The best way to handle this problem is to use the documentPart replaceDFDLEntities attribute:
<documentPart type="text" replaceDFDLEntities="true"><![CDATA[Text followed by a CR LF%CR;%LF;]]></documentPart>
The line gets kind of long, but those
%LF; are DFDL entities
syntax for those Unicode characters. These are translated into whatever
encoding the documentPart specifies, so this will be robust even if the
encoding is say, UTF-16 or the 7-bit encoding.
If you have a multi-line piece of data and need CRLFs in it, then this does get a bit clumsy as you have to do it like this where each text line gets its own documentPart:
<documentPart type="text" replaceDFDLEntities="true"><![CDATA[Of all the gin joints%CR;%LF;]]></documentPart> <documentPart type="text" replaceDFDLEntities="true"><![CDATA[In all the towns in the world%CR;%LF;]]></documentPart> <documentPart type="text" replaceDFDLEntities="true"><![CDATA[She walked into mine%CR;%LF;]]></documentPart>
So the general rule is that CDATA regions cannot be used to ensure that specific kinds of line endings will be preserved in a file.

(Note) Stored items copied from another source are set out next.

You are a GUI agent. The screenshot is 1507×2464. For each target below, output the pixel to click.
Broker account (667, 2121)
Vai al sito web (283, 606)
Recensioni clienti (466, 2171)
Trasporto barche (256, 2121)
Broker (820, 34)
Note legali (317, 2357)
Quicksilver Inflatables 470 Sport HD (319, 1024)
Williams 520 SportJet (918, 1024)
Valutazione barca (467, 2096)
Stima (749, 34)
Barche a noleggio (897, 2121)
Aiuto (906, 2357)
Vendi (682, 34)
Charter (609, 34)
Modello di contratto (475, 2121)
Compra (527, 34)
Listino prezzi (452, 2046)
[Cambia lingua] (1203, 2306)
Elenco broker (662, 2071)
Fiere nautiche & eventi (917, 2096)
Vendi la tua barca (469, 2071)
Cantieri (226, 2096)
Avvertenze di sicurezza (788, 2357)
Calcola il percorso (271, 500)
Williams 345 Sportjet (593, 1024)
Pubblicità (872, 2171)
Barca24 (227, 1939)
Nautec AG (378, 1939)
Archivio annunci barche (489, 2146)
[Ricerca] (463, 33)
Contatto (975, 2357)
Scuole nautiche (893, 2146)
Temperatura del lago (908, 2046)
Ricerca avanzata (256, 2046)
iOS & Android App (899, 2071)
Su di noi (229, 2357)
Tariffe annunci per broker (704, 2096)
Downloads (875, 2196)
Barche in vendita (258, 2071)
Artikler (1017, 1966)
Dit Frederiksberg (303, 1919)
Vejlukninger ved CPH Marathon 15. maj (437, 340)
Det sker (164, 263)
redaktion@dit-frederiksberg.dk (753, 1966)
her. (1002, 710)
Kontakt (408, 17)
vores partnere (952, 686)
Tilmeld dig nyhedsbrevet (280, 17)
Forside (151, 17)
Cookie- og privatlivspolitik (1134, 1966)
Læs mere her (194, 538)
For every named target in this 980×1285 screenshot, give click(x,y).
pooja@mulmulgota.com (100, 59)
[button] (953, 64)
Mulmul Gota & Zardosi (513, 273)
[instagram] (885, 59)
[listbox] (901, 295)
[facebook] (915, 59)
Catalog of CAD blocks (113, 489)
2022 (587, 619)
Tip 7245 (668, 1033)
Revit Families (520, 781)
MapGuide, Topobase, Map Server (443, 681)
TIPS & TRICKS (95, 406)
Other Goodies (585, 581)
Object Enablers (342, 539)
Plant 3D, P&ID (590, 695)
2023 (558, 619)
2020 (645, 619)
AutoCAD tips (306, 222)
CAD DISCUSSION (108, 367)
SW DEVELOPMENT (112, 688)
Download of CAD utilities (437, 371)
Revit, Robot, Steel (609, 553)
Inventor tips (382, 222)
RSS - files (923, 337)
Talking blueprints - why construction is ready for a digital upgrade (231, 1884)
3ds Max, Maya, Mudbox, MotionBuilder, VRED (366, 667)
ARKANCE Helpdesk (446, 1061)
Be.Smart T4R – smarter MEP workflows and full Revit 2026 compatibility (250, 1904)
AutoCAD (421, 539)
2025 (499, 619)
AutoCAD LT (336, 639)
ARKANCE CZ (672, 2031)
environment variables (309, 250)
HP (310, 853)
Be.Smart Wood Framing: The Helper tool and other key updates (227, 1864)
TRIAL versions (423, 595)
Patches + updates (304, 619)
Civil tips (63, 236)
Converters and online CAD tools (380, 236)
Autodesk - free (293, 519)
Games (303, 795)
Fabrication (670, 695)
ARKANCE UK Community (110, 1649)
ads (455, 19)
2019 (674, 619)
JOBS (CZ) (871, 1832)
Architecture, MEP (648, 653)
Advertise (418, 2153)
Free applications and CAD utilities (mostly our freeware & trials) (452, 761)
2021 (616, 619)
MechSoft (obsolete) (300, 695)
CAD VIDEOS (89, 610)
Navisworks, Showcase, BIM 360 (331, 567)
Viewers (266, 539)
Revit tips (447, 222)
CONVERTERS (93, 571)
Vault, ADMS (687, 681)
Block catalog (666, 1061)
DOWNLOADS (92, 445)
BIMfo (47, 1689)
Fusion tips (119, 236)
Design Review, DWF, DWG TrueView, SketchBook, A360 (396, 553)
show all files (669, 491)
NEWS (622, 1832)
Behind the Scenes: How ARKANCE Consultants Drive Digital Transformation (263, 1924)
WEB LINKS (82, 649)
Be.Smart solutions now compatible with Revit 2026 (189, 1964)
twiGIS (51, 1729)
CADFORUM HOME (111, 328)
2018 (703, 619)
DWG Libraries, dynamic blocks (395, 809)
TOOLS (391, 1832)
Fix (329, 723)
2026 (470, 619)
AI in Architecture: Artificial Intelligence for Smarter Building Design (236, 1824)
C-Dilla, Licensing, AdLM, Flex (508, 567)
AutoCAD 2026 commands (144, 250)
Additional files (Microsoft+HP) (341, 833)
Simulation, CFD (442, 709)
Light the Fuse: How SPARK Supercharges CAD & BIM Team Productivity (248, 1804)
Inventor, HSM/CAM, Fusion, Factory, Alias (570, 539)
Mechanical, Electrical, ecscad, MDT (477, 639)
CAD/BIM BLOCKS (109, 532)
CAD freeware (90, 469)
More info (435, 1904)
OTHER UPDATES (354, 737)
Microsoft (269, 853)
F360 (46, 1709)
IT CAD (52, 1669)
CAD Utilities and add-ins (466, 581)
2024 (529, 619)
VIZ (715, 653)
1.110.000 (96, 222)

Some tests, however, are insensitive to the presence of whitespace. This is
true of many tests for delimited text formats. In those cases you may want
CDATA to preserve formatting of text (so it won’t be re-indented), and to
preserve some line endings. If this same test example was instead using
dfdl:terminator="%NL;", the NL entity matches CRLF, CR, or LF, and even
some other obscure Unicode line ending characters. In that case, the original
<documentPart type="text"><![CDATA[Of all the gin joints In all the towns of the world She walked into mine ]]></documentPart>
is fine, and will work and be robust.